### TASK REQUIREMENTS
Only lines holding the word "Disney" are wanted. Copy them from the listing below.

[Opening ENTRIES PROVIDED section]

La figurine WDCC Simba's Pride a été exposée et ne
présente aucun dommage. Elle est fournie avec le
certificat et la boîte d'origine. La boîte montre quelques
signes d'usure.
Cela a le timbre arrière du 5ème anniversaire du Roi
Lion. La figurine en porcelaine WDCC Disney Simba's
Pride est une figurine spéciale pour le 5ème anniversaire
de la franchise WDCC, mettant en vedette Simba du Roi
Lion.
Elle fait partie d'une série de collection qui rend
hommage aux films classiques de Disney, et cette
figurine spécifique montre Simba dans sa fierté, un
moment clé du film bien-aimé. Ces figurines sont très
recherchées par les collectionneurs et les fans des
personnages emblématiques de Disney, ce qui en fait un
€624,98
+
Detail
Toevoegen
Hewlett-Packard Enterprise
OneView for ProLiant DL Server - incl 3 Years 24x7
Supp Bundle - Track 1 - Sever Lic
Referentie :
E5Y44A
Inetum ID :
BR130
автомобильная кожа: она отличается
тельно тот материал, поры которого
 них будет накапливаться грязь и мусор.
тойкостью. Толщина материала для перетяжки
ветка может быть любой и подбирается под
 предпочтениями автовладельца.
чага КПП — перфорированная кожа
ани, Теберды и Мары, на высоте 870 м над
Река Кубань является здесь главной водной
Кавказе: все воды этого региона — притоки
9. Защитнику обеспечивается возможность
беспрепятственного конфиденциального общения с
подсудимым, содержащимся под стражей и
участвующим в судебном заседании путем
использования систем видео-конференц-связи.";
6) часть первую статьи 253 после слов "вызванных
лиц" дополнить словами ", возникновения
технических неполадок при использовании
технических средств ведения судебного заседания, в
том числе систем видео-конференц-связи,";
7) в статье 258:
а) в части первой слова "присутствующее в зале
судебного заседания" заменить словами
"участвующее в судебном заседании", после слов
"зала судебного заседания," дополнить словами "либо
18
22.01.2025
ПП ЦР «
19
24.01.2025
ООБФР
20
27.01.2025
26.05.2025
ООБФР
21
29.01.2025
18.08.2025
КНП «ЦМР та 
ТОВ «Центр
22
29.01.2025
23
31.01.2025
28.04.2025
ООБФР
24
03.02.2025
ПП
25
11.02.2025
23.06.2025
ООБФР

[Closing ENTRIES PROVIDED section]

### FINAL ANSWER
Lion. La figurine en porcelaine WDCC Disney Simba's
hommage aux films classiques de Disney, et cette
personnages emblématiques de Disney, ce qui en fait un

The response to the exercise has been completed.